Kendrick Lamar ist seit Karfreitag zurück: «Damn.» heisst sein neues Album und ist ein weiterer grosser Wurf des mittlerweile wichtigsten Rappers der Gegenwart. Während sein viel gepriesenes 2015er-Werk «To Pimp a Butterfly» sich mit dem systematischen Rassismus innerhalb und ausserhalb der Musikindustrie auseinandersetzte und die Single «Alright» zur Hymne der «Black Lives Matter»-Bewegung wurde, zeigt er sich mit seinem neusten Streich wieder vermehrt als Battle-Rapper, der zu sich selbst zurückgeht, zu den persönlichen Fragen und zu den Kämpfen, die er mit sich selbst austrägt.

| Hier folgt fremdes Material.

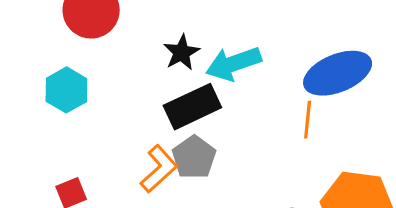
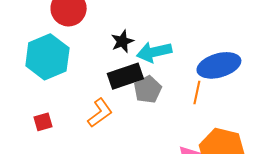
cyan hexagon: (66, 90) -> (47, 57), size x1.6
gray pentagon: (194, 157) -> (148, 89), moved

«It was always me versus the world until I found out it was me versus me», hört man in «Duckworth.» eine Stimme aus dem Off singen. Es ist der letzte Track auf dem Album, erst mit ihm bekommen die vorangegangenen dreizehn Stücke ihre Bestimmung. Lamar erzählt im Song, wie sein Label-Boss Anthony «Top Dawg» Tiffith einst beinahe seinen Vater «Ducky» bei einem Raubüberfall erschossen hätte: In äusserst klugem Storytelling – und mithilfe der New Yorker DJ- und Mix-Legende Kid Capri – verwebt er die Vergangenheit mit der Gegenwart, um am Ende die Frage zu stellen, was passiert wäre, wenn die Geschichte blutig ausgegangen wäre: Er antwortet mit einem Pistolenschuss und lässt die Platte im Schnelldurchgang wieder an den Anfang – zum Intro namens «Blood.» – zurückspulen, wo wiederum Lamar auf offener Strasse von einer blinden Frau erschossen wird.

Dass «Damn.» gerade am Tag des Kreuzestodes Jesu Christi erscheint, ist kein Zufall. Die christlichen und religiösen Motive, die Lamars Welt- und Selbstbild bestimmen, kommen offener und öfter als auf den Vorgängeralben zur Sprache. So macht er sich im Laufe des Albums – begleitet von R’n’B-, Soul- und Hip-Hop-Klängen – zu Moses, zum Propheten, zum Sünder und Geläuterten, ja gar zu Jesus. Und diese Widersprüche finden sich auch in den Beats und Instrumentals des neuen Albums: Weitgehend verschwunden sind die Free-Jazz-Einflüsse des Vorgängeralbums, die Musik ist bewusst reduziert und völlig in der Gegenwart zu verorten, hat dafür aber umso grössere Wirkung und betont Kendricks innere Zerrissenheit. Und Kendrick selbst? So ausgeklügelt, so abwechslungsreich und so schnell hat man ihn auf den bisherigen Alben noch nicht rappen gehört.